Executiva estadual do partido se reuniu nesta quarta-feira, após 'Estado' revelar detalhes sobre investigação contra Luiz Moura

Bruno Ribeiro e Rafael Italiani, O Estado de S. Paulo

30 Julho 2014 | 17h43

SÃO PAULO - Membros da executiva estadual do Partido dos Trabalhadores se reuniram na tarde desta quarta-feira, 30, para discutir o futuro do deputado estadual Luiz Moura. Ele está suspenso do partido desde o dia 2 julho, após ser flagrado por policiais do Departamento Estadual de Investigações Criminais (DEIC), no dia 17 de março, em uma reunião com perueiros suspeitos de integrarem o PCC. Os deputados debatem a expulsão do deputado do partido. 

O PT tentou impedir a candidatura de Moura ao cargo de deputado federal, mas ele conseguiu reverter a situação na Justiça e, atualmente, se diz "candidatíssimo". Também nesta quarta-feira, o deputado conseguiu na Justiça o que seus advogados consideram ser "uma vitória". O Tribunal de Justiça negou o pedido do PT de suspender a liminar que possibilita a candidatura de Moura. Assim, ele continua candidato.

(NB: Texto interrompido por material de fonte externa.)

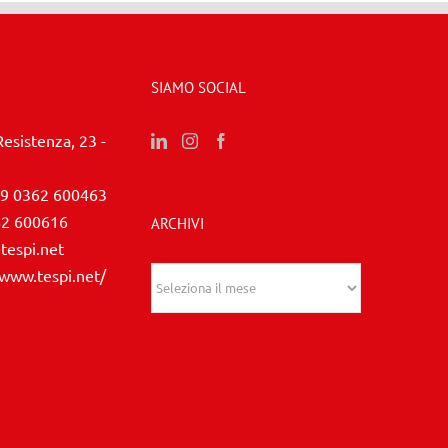
SIAMO SOCIAL
Resistenza, 23 -
9 0362 600463
62 600616
ARCHIVI
tespi.net
/www.tespi.net/
Archivi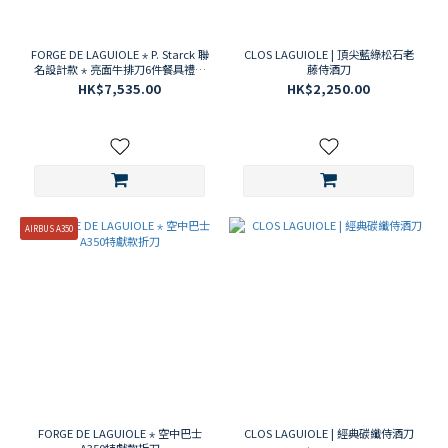
刀
類
(1)
FORGE DE LAGUIOLE ⋆ P. Starck 聯
CLOS LAGUIOLE | 頂尖藍綠松石老
餐
名設計款 ⋆ 亮面牛排刀6件餐具禮盒
藤侍酒刀
組
具
HK$7,535.00
HK$2,250.00
組
(2)
SABRE
主題
麵
包
AIRBUS A350
&
起
司
(1)
下
午
茶
(1)
沙
FORGE DE LAGUIOLE ⋆ 空中巴士
CLOS LAGUIOLE | 經典碳纖侍酒刀
拉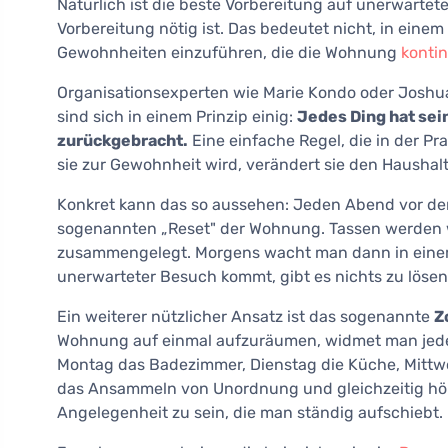
Natürlich ist die beste Vorbereitung auf unerwartet
Vorbereitung nötig ist. Das bedeutet nicht, in ein
Gewohnheiten einzuführen, die die Wohnung
kontin
Organisationsexperten wie Marie Kondo oder Joshu
sind sich in einem Prinzip einig:
Jedes Ding hat sei
zurückgebracht.
Eine einfache Regel, die in der Pr
sie zur Gewohnheit wird, verändert sie den Haushal
Konkret kann das so aussehen: Jeden Abend vor de
sogenannten „Reset" der Wohnung. Tassen werden w
zusammengelegt. Morgens wacht man dann in einem 
unerwarteter Besuch kommt, gibt es nichts zu lösen
Ein weiterer nützlicher Ansatz ist das sogenannte
Z
Wohnung auf einmal aufzuräumen, widmet man jeden
Montag das Badezimmer, Dienstag die Küche, Mittw
das Ansammeln von Unordnung und gleichzeitig hör
Angelegenheit zu sein, die man ständig aufschiebt.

A situação do deputado, que é irmão do vereador Senival Moura (PT), preocupa cada vez mais o partido. Como o Estado revelou em reportagem publicada na tarde desta terça-feira, o petista é citado em uma investigação coordenada pelo Grupo de Combate ao Crime Organizado (Gaeco), do Ministério Público, entre uma lista de suspeitos de lavar dinheiro para integrantes do Primeiro Comando da Capital (PCC). 

Moura se diz inocente em relação a todas as suspeitas, afirma que já pediu para ser investigado pelo Ministério Público e que não é mais sócio das empresas de transporte Happy Play e Transcooper, citadas na investigação do Ministério Público. O deputado também alega que nunca foi convocado pelo órgão para prestar qualquer tipo de esclarecimento.

A Procuradoria-Geral de Justiça de São Paulo pediu autorização do Tribunal de Justiça (TJ) para investigar Moura que, por ser deputado, tem foro privilegiado. A Justiça concedeu prazo para o deputado se defender antes de dar ou não o aval à Procuradoria.